High in the night sky over Washington, the bright stars Deneb and Vega mark a star field at the center of a probe unrelated to Benghazi or Hillary's emails or whether Iran will get the bomb.

NASA's planet-hunting Kepler spacecraft has discovered Kepler-452b, an earth-like planet 1400 light years away. At six billion years old, it is 1.5 billion years older than Earth. This raises the question whether any intelligent life there has avoided destroying itself. How might earthlings evolve over a similar time period?

It will be sad but unsurprising if it turns out that Kepler-452b has produced several intelligent life forms in succession, each destroying itself after developing genocidal weapons. Back here, of course, humanity's own ongoing quest of self-annihilation nearly succeeded in the last century. Our latest opportunity is the resolute effort by Israeli Prime Minister Benjamin Netanyahu and American cohorts to foment war with Iran. They are attacking a multilateral accord, reached on July 14 after a two-year effort, designed to prevent Iran from developing a nuclear weapon.

President Obama and Secretary of State Kerry gave strong presentations defending the accord. Experts touted its unprecedented verification measures. The agreement was made possible by strict international sanctions that brought Iran to the negotiating table. J Street released a poll showing that 59 percent of American Jews support the deal. But opponents were quick to denounce it. Republican presidential candidate Mike Huckabee said the deal would march Israelis "to the door of the oven." By contrast, in the streets of Tehran, young Iranians jubilantly chanted, "Death to no one!"

Gregory T. Angelo of Log Cabin Republicans sided with his fellow partisans, declaring that "any deal with Iran that does not include consideration of human rights abuses against women, religious minorities and gays is a bad deal."

The notion that no problems should be solved unless all are solved is just as foolish coming from Log Cabin as it is from gay leftists who denounce any good-but-imperfect bill or candidate. To suggest that a hard-won multilateral agreement to prevent Iran from getting nuclear weapons should be rejected unless every other concern is resolved is not responsible advocacy but sabotage.

Not that we should be surprised. This is the same Log Cabin that denigrated Obama when he endorsed marriage equality in May 2012. The reasoning was that Dick Cheney had beaten him to it, despite also having worked to re-elect President George W. Bush who endorsed the Federal Marriage Amendment. Thus Log Cabin attacks the most pro-gay president in American history while offering cover to its homophobic friends in Congress.

Iran's government is harshly anti-gay, but like all non-nuclear issues, that is not part of the nuclear accord. I wonder if a radical LGBT group will heckle the president over that. Surely preventing nuclear proliferation is enough for one multilateral negotiation. America has destabilized the Mideast enough.
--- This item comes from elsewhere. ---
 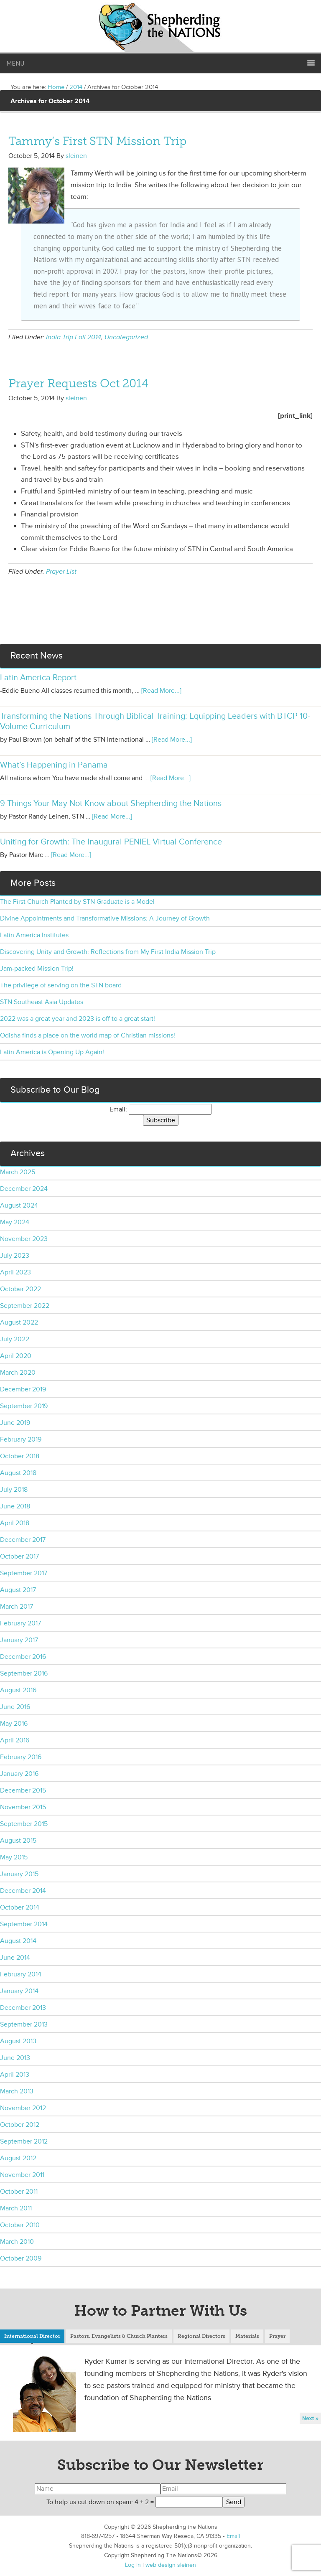 I want to click on September 2012, so click(x=24, y=2141).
Advancing peace in a violent world requires keeping your eye on a distant prize. Obama's vision, endurance, and cool temperament have served him and the world well. During his recent trip to Africa, he stood beside Kenyan President Uhuru Kenyatta and criticized that country's anti-LGBT persecution. He continues to stand with us. He is multi-tasking, as his job requires. Also last week, thanks to Obama, Cuba's flag rose over its embassy in Washington, even as members of the Gay Men's Chorus of Washington sang in Cuba. With public opinion behind him, Obama is fighting to end more than 50 years of a failed American policy of isolating the island nation.

Instructive regarding the hawks' rejection of Middle Eastern peace is a 2012 animation by Nina Paley set to Andy Williams singing "This Land Is Mine" from Exodus. It recounts millennia of slaughter at the eastern edge of the Mediterranean as one group after another claimed it in the name of their god.

1400 and a few years from now, let us hope that any intelligent creature on Kepler-452b studying the light from our solar system does not detect a wobble caused by our self-destruction. I am with the beautiful, spirited young Persians I saw on television, who have no wish to kill and die in an old conflict perpetuated by bitter men.